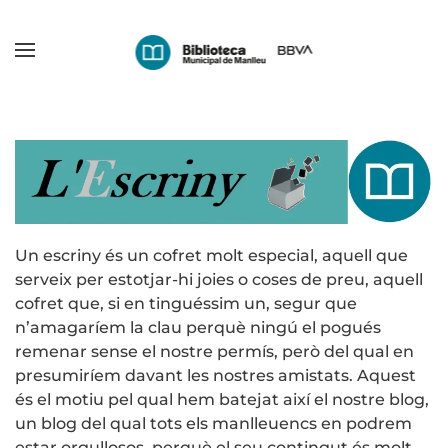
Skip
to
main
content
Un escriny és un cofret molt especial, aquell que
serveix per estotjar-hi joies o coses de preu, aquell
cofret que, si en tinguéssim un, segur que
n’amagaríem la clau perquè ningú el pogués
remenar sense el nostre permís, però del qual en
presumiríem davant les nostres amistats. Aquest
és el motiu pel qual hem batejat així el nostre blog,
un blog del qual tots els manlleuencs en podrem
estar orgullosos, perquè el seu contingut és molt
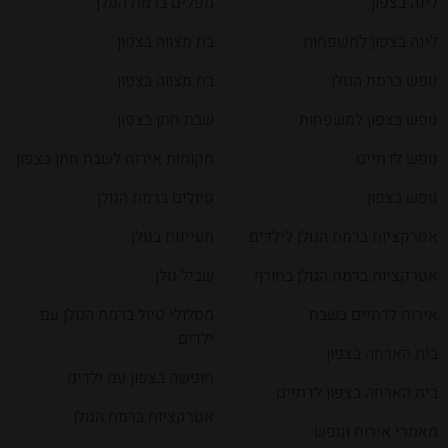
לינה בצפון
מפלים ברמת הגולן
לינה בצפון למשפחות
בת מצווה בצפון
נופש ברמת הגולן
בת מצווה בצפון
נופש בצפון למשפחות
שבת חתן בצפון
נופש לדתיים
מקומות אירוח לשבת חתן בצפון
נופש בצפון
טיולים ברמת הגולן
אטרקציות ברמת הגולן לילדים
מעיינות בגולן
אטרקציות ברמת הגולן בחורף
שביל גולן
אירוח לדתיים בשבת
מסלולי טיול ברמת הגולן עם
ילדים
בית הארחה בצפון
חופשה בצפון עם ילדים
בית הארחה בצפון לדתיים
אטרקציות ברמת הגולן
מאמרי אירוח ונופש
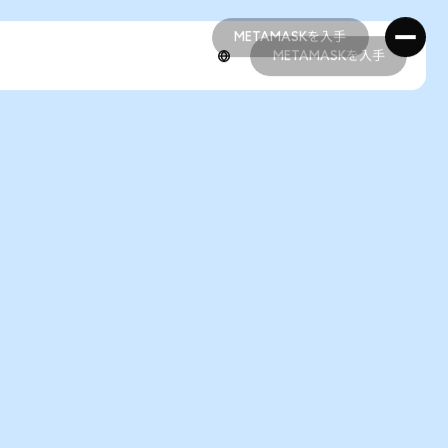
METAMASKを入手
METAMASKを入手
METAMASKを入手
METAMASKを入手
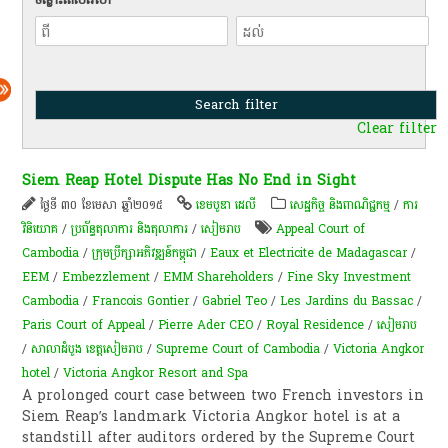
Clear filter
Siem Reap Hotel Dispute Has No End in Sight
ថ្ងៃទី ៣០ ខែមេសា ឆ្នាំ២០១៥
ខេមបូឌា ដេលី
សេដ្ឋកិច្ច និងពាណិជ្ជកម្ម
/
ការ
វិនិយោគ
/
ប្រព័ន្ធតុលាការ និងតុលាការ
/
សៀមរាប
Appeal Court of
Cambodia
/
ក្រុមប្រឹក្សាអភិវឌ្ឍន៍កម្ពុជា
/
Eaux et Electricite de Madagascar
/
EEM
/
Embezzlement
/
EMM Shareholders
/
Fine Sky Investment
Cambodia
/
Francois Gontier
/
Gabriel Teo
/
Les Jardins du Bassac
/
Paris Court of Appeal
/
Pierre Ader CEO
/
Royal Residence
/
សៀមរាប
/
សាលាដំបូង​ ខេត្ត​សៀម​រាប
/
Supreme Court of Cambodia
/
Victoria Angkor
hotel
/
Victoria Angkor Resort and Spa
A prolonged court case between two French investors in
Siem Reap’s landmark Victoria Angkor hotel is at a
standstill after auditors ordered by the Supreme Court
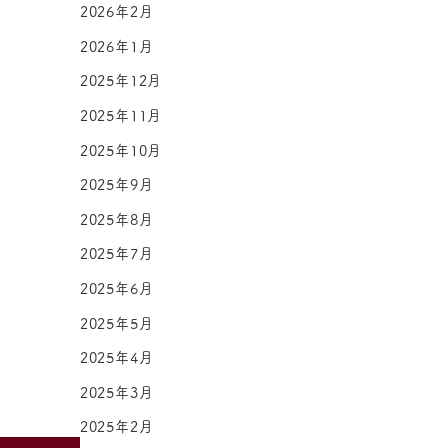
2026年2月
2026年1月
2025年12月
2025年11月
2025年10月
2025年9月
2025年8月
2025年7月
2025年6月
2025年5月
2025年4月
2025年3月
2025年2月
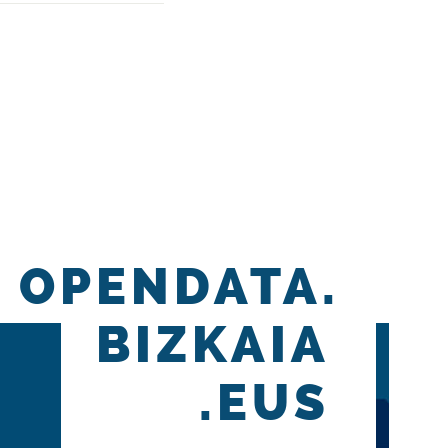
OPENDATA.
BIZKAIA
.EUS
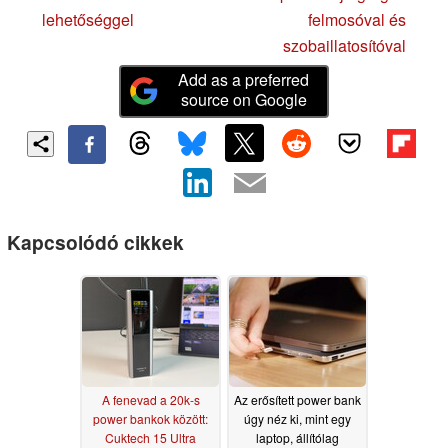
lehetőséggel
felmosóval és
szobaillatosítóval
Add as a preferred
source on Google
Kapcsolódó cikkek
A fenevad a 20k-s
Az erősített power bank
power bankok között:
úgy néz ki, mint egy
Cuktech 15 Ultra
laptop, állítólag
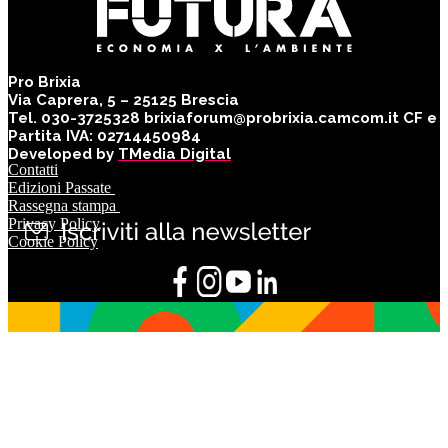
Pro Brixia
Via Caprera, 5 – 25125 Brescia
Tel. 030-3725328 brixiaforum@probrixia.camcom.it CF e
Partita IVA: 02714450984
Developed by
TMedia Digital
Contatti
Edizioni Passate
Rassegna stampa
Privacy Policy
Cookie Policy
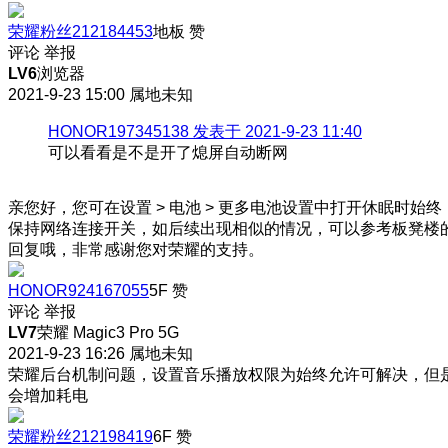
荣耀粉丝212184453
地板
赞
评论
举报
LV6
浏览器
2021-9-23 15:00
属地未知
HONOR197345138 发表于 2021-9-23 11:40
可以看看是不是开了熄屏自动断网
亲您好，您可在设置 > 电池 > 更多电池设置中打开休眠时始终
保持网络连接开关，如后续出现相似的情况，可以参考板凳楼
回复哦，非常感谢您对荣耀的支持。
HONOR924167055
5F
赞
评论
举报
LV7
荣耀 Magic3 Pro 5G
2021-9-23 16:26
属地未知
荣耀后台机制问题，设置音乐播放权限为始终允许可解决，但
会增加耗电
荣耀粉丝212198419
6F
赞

═══

What you have to do
Tally the lines of the material above that include the string "Victoria", then give the number with no other text.

Task solution
3